■ WHAT IS REQUIRED ■
Copy every line of the data in which the word "bottom" occurs.
+++ DATA PROVIDED
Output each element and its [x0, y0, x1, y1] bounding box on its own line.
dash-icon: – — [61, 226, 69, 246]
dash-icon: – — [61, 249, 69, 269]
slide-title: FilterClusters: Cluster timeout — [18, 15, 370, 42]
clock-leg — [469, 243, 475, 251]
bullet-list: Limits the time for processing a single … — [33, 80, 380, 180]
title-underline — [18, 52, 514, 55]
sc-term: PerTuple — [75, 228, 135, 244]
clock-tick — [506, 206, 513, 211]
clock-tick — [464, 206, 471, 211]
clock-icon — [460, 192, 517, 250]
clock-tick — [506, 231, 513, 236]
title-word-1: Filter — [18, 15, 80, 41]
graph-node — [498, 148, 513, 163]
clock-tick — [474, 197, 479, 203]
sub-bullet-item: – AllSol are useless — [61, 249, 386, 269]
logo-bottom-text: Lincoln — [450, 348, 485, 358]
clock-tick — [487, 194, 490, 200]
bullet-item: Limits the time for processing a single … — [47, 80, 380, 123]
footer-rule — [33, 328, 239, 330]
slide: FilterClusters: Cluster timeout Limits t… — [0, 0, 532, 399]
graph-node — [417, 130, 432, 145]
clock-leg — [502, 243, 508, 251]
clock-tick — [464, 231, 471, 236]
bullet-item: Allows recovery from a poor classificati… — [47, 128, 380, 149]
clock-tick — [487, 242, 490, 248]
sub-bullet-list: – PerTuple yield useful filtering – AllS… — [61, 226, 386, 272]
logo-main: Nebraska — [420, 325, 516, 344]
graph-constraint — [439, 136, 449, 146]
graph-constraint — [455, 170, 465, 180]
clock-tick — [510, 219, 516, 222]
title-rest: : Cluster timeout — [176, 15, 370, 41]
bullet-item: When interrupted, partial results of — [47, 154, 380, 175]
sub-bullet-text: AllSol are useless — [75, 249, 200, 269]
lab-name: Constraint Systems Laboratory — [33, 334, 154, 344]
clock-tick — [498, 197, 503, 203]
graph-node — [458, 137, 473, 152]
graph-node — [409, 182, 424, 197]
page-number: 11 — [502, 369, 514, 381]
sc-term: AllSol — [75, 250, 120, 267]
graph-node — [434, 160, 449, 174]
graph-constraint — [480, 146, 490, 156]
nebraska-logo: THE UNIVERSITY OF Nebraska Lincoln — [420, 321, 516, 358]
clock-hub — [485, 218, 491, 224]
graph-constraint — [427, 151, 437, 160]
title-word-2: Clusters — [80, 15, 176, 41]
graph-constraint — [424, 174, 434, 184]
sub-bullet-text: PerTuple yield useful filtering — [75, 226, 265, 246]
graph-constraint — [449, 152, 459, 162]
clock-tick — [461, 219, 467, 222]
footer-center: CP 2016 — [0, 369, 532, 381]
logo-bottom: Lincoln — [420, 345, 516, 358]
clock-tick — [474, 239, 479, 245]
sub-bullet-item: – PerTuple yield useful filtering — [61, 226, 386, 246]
++++++
■ RESPONSE ■
logo-bottom-text: Lincoln — [450, 348, 485, 358]
logo-bottom: Lincoln — [420, 345, 516, 358]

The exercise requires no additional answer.